A problem making jus
"cybercat" > wrote in message
...
>
> "James Silverton" > wrote in message
> ...
>> cybercat wrote on Wed, 14 Jan 2009 15:53:33 -0500:
>>
>>
>>> "Melba's Jammin'" > wrote in
>>> message ...
>>>> In article
>>>>
>>>> .com>, Goro > wrote:
>>>>
>>>>> A friend of mine recently made a standing rib roast and
>>>>> attempted to make the accompanying jus for it and it didn't turn out
>>>>> at all. He used the Emeril recipe (i don't have
>>>>> it, sorry) and the result was terrible. The liquid in the
>>>>> roasting pan all evaporated and burned and the result was a quite
>>>>> nasty bit. My friend used a pyrex pan (I guess
>>>>> instead of a proper roasting pan he used a 16x9 baking
>>>>> dish). I thought that might be the problem, though I'm not sure.
>>>>>
>>>>> Does anyone have any insight into this that I could pass on?
>>>>>
>>>>> thx
>>>>> -goro-
>>>>
>>>> I made some for Christmas dinner's beast roast. I used beef base with
>>>> water in a small saucepan and simmered a grated
>>>> carrot and some celery and some onion, I believe, for maybe
>>>> 5-10 minutes, then strained out the vegetables. It was very good.

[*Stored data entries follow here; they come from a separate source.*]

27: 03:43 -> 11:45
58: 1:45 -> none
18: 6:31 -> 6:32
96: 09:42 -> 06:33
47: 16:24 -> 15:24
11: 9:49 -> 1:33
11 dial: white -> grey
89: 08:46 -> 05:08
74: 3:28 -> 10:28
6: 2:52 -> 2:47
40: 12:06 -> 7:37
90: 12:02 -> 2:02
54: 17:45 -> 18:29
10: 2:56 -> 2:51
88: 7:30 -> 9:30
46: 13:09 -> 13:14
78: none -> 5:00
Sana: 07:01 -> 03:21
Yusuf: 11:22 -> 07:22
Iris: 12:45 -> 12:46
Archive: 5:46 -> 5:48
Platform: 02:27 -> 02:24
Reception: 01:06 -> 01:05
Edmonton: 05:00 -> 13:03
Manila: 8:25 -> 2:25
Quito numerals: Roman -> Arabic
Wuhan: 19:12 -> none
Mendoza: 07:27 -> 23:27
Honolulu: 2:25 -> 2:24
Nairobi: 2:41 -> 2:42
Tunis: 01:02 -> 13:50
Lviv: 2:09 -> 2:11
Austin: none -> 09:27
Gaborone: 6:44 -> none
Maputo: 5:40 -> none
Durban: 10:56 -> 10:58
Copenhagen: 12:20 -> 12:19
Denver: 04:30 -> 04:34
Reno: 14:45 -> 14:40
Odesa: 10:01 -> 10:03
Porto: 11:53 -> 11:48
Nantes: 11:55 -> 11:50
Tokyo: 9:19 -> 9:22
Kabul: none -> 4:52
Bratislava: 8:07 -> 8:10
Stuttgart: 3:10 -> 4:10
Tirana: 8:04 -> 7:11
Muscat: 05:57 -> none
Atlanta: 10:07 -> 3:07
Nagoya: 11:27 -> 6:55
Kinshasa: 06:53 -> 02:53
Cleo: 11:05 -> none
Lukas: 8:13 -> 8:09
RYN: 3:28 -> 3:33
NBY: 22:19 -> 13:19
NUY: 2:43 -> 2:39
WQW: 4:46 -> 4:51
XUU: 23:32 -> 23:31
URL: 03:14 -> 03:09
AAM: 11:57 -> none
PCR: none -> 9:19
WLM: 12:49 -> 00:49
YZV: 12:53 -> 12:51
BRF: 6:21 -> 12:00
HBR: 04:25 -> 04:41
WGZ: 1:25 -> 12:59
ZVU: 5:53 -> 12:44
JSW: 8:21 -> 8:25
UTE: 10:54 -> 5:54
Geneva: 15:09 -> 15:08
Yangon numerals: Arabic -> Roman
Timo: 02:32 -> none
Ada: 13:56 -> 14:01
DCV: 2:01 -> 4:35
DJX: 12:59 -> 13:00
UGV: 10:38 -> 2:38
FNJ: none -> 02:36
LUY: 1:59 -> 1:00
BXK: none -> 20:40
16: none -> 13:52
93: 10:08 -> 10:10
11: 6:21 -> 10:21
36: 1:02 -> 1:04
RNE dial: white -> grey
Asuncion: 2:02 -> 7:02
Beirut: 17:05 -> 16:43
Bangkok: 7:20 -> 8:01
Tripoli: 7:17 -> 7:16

>>>> Dilute it with water (and a wee dram of red wine,
>>>> maybe?) so it's not overly salty-tasting. --
>>
>>> How weird. Why didn't the roast make its own?
>>
>>
>> I guess people use terms like juice and gravy differently. If I had
>> something "au jus" I would expect the stuff to have been produced from
>> the meat and not thickened tho' I'd allow some seasoning. Anything else
>> is "gravy" to me.
>> --
>
> I love "jus" (I still call it au jus, I'm an amurrikan dagnabit) because
> it is just meat juice and seasoning. I HATE fake beef flavor, or anythihg
> dried or in a bottle claiming to be beef anything. It always has that
> gross bouillion taste to me. I had not gotten past the "beef base" to
> address the idea of thickening.
Just to clarify the French, au jus is not an 'it'. In other words, you
cannot make 'au jus', because it means 'with the juice', so you can only
have it that way.
I think the problem is that, with a smaller roast that is cooked rare, there
just isn't enough blood until you've sliced it, and if you stop there to
season and heat the juices, things go awry.elsewhere.
There aren't a lot of choices at that point, but you can buy the real thing
in concentrate, add water, and let it warm with your seasonings (the core of
an onion is what I like) while your meat roasts. Your other option is to
cook the meat to medium, and you'll have plenty of juice.